Compromised email? Avoid the scams

Reader George Reilly writes with a concern about a possibly compromised email account:

I’ve heard something about a security breach that might have given hackers some of my private information. Is this true and what can I do to protect myself?

It’s true. A company named Epsilon, which is responsible for a lot of today’s direct e-mail marketing, was subject to an attack that allowed the baddies to obtain e-mail addresses and names associated with those addresses. This, in itself, isn’t that big a deal. It’s the rare e-mail address that’s entirely unknown.

What makes this particular attack a bigger deal is that these addresses are associated with specific, big-name companies, including Best Buy, Walgreens, Marriot Rewards, TiVo, Citigroup, US Bank, JPMorgan Chase, and the Home Shopping Network. This means that the people who have obtained these addresses and names can more easily fashion bogus e-mail messages that look like the real thing. For example, you’re a Citigroup customer and receive a legitimate-looking e-mail message from an alleged Citigroup representative, suggesting that you need to update your personal information. Do so and you could find unwelcome charges on your next credit card bill.

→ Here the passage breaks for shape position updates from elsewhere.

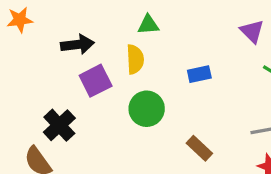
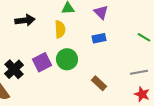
purple triangle: (252, 31) -> (101, 12), moved
purple square: (96, 81) -> (42, 62), moved

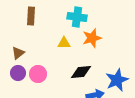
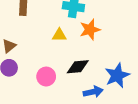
pink circle: (38, 74) -> (46, 77), moved

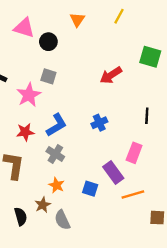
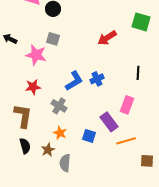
pink star: (29, 95) -> (36, 55), turned -30
blue L-shape: (57, 125) -> (74, 81), moved
black semicircle: (21, 216) -> (25, 146), moved
gray semicircle: (62, 220) -> (65, 163), turned 30

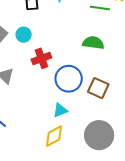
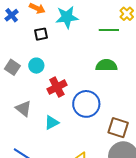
brown square: (98, 88) -> (118, 128), moved
cyan triangle: (60, 110) -> (52, 123), moved

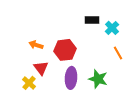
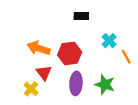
black rectangle: (92, 20) -> (81, 16), moved
cyan cross: (112, 28) -> (109, 41), moved
orange arrow: (36, 45) -> (39, 48), size x1.5

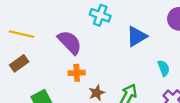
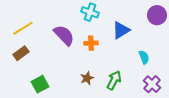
yellow line: (21, 34) -> (23, 28), turned -45
orange cross: (77, 73) -> (91, 43), moved

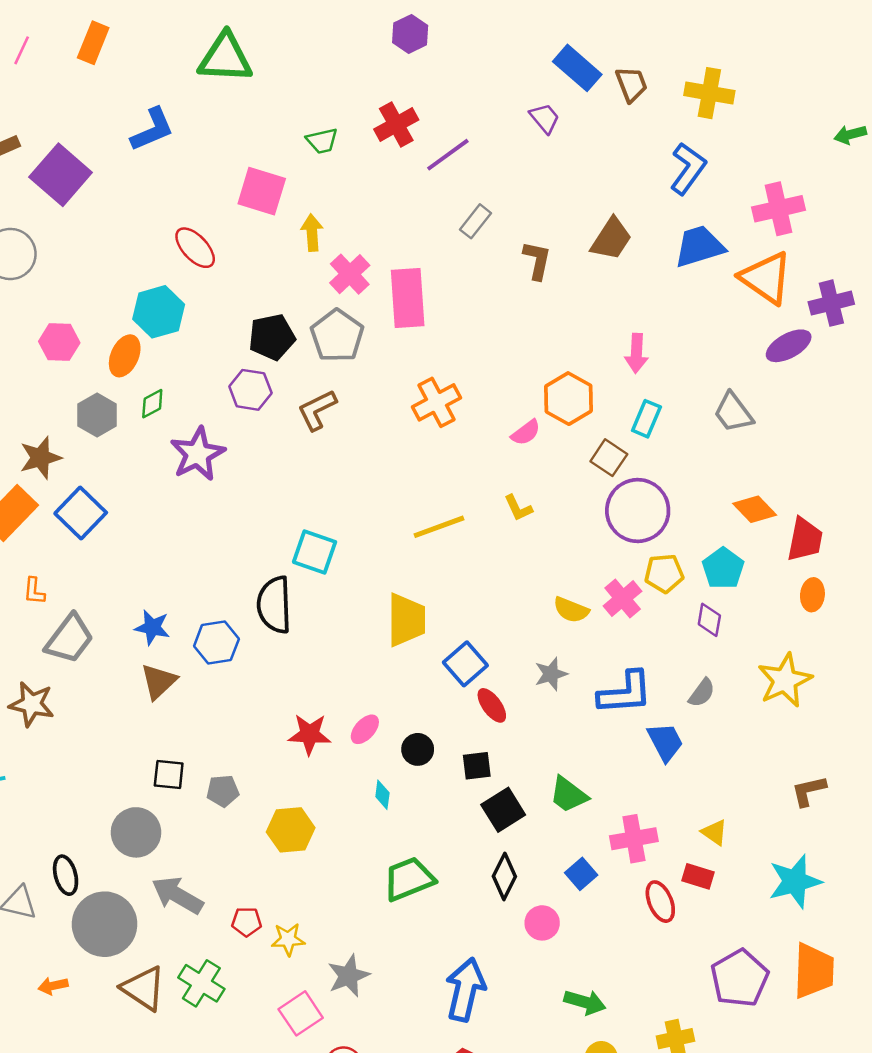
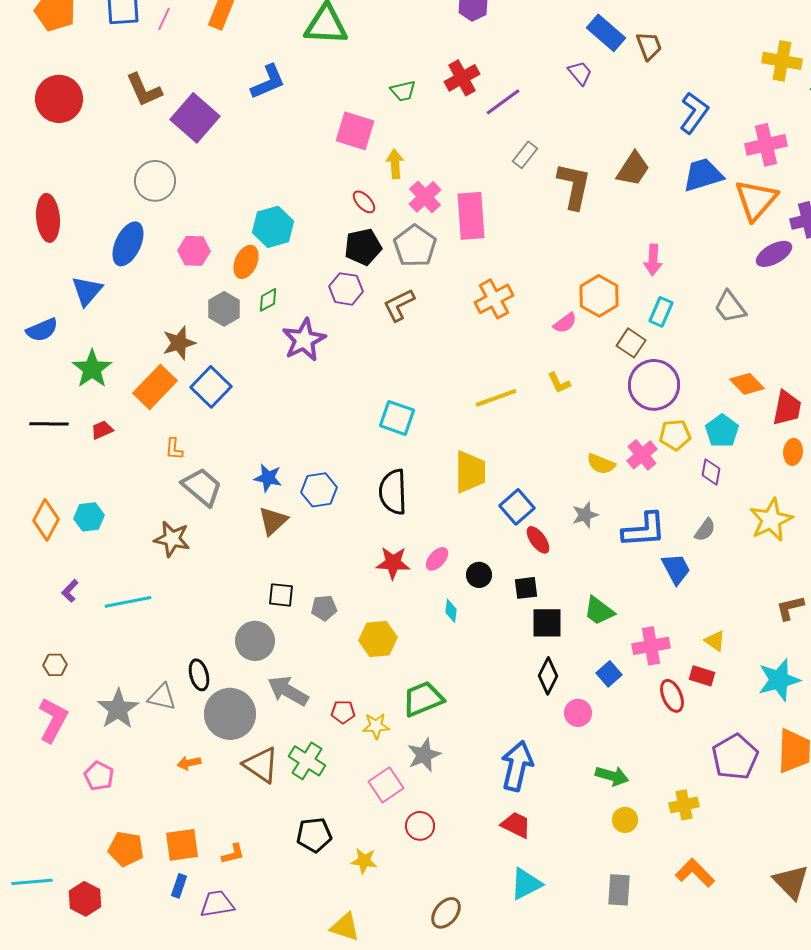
yellow cross: (709, 93) -> (782, 61), moved
red ellipse: (195, 248) -> (364, 202), moved, size x0.7
brown L-shape: (537, 260) -> (574, 186), size x1.5
orange triangle: (766, 278) -> (756, 200), turned 36
black semicircle: (274, 605) -> (393, 492), moved
gray trapezoid: (69, 639) -> (202, 487), turned -87
black square: (503, 810) -> (547, 623), turned 32
green trapezoid: (409, 879) -> (423, 699), moved

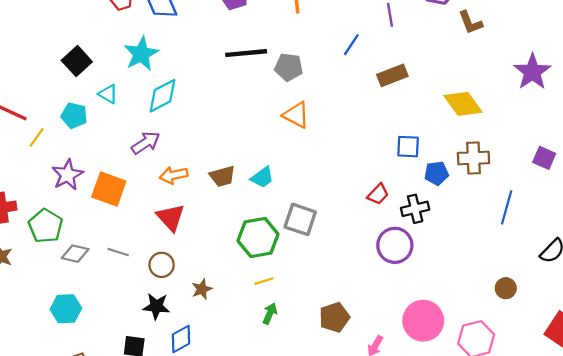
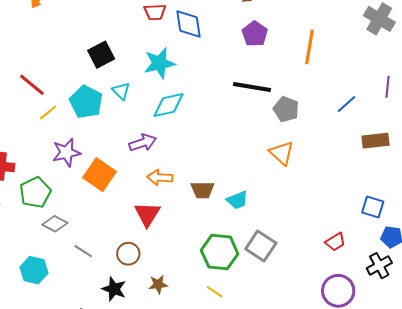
cyan pentagon: (74, 116) -> (86, 102), size x1.4
black cross: (415, 209) -> (379, 266), moved, turned -30
gray line: (118, 252) -> (83, 251), moved
yellow line: (264, 281) -> (215, 292), turned 36

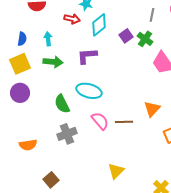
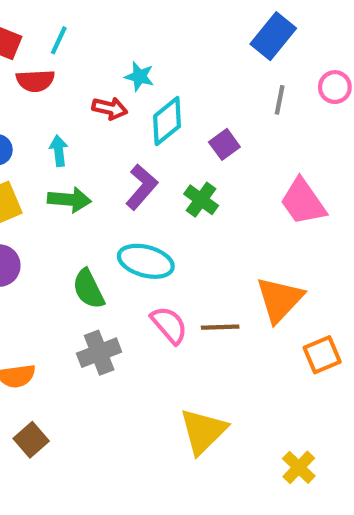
green cross: (145, 39) -> (201, 200), moved
purple L-shape: (87, 56) -> (142, 187), turned 135
orange triangle: (152, 109) -> (280, 300), size x1.4
yellow triangle: (116, 171) -> (203, 431), size x1.4
brown square: (51, 180) -> (31, 440), moved

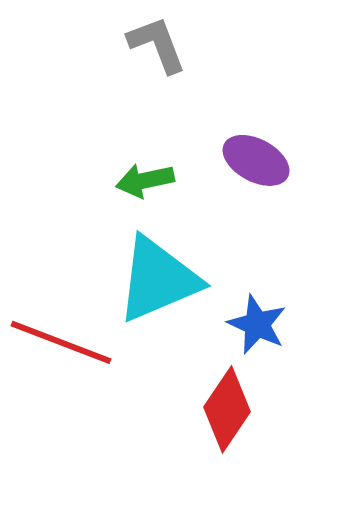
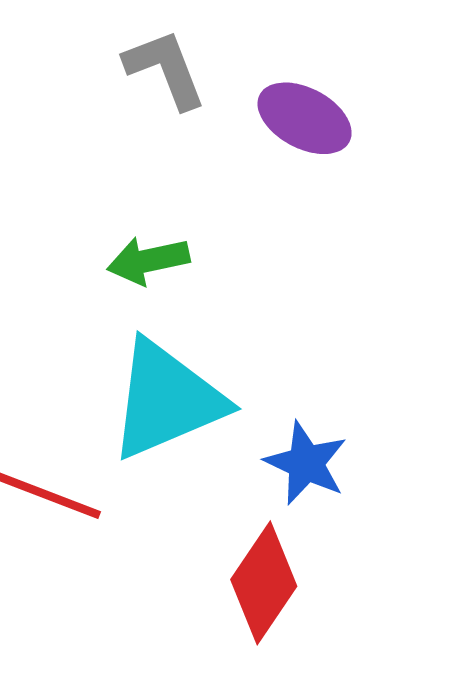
purple ellipse: (256, 160) -> (305, 118), moved

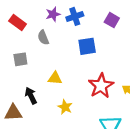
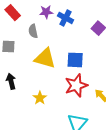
blue cross: (75, 16) -> (66, 18), turned 35
blue square: (87, 46) -> (75, 60), moved
yellow triangle: (55, 78) -> (45, 58), moved, size x1.6

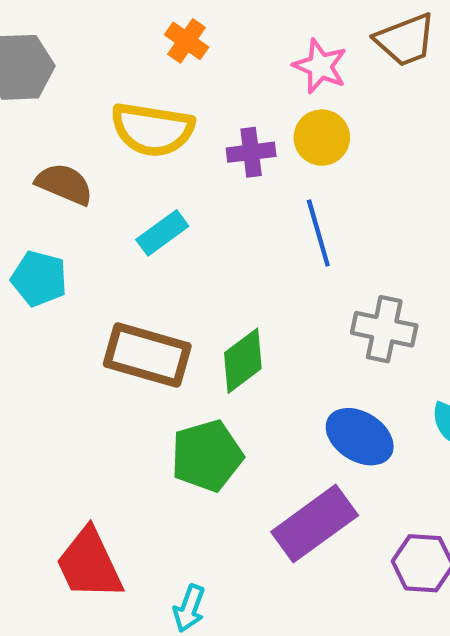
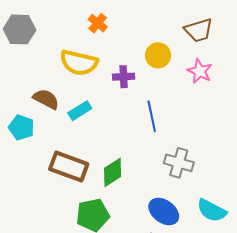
pink star: (320, 66) -> (200, 71), moved
yellow circle: (322, 138) -> (158, 55), moved
brown semicircle: (64, 184) -> (46, 99), moved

There are a few things you can do. They include:

  • Knowledge is power. The first, of course, is knowing that this has occurred (and will likely occur again in many forms). Prior to this incident you should have been on your guard regarding any commercial e-mail message. This event should underscore that you have to take such messages with a large grain of salt.
  • Examine the pitch. Financial institutions, government agencies, and legitimate businesses never, ever send e-mail messages demanding that you update your personal information and provide such sensitive information as a bank account number, PIN, and social security number. If you receive such a demand, it’s a scam.
  • Check the link. More often than not, such messages include a Website link. In Apple’s Mail, hover your cursor over such links and wait for the yellow tooltips window to appear. Take a look at the address in this window rather than the one printed in the link. Does it lead you to the Website it purports to or are you being directed to something that sounds legit, but on closer examination clearly isn’t?
  • Don’t click the link. Scammers can be a clever lot and can fashion messages and links that look very convincing. Do not click links in these messages. Instead, if you’re concerned, launch your Web browser and go directly to the Website of the company you believe has contacted you (typing in the address yourself rather than pasting in a link). Check your account information. Do you see any notices there that confirm the e-mail message you’ve received? Probably not, but if so, give the company a call and speak to a representative.
  • Check the IP address. Return addresses for these messages are routinely forged, so don’t trust the legitimacy of a message based on the sender’s address. You may, however, be able to clear up some confusion by checking the sender’s IP address. To do that in Apple’s Mail, select the questionable message and choose View -> Message -> Long Headers. You want to look at the entries that appear after Received—specifically those entries in the form of [123.45.678.000] farthest down the list. Such entries indicate the IP address where the message originated. (Ignore any addresses that start with 192.168 or 10.0 as these are IP addresses used on a local network.) Having found one of these addresses, go somewhere like Geobytes’ IP Address Locator, enter the address in the IP Address To Locate field, and click Submit. Below you’ll find the region location for the address. If you see a location in Asia or the Pacific, you’ve been contacted by a scammer.